Work request » Given the entries that follow, write out exactly the lines starting at the one containing "e to a shifting landscape with fewer" and ending at the one containing "veteran NFL receiver", both ends included, and only those.

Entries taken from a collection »
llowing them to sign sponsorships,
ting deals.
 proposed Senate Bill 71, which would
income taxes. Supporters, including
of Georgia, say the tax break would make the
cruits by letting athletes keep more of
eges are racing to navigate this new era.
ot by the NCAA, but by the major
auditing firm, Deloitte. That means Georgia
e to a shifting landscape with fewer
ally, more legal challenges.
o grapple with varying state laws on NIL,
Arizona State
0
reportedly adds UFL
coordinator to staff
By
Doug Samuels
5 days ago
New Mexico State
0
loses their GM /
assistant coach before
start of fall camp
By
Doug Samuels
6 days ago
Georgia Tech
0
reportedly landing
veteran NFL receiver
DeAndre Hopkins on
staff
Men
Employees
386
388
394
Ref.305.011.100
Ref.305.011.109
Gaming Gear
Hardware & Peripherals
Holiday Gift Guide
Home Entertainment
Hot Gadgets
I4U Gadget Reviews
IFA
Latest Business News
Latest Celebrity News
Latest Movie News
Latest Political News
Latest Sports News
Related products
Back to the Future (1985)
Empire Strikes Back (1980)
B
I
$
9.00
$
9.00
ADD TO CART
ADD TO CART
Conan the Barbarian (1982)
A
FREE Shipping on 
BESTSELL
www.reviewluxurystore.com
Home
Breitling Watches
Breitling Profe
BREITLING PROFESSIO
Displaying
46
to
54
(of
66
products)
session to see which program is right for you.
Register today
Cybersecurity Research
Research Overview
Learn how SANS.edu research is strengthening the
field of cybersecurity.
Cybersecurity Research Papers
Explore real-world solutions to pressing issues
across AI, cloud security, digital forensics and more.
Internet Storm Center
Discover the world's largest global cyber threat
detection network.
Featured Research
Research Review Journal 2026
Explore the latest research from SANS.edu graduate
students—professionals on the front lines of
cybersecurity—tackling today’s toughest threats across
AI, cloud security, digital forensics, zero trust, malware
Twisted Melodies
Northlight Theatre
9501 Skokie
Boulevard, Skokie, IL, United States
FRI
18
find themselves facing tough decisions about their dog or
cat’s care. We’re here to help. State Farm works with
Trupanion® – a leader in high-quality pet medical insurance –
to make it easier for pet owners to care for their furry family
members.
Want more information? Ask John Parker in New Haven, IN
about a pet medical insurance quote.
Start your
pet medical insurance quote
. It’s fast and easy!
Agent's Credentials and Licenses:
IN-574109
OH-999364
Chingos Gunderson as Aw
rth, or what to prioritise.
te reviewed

Exercise response »
e to a shifting landscape with fewer
ally, more legal challenges.
o grapple with varying state laws on NIL,
Arizona State
0
reportedly adds UFL
coordinator to staff
By
Doug Samuels
5 days ago
New Mexico State
0
loses their GM /
assistant coach before
start of fall camp
By
Doug Samuels
6 days ago
Georgia Tech
0
reportedly landing
veteran NFL receiver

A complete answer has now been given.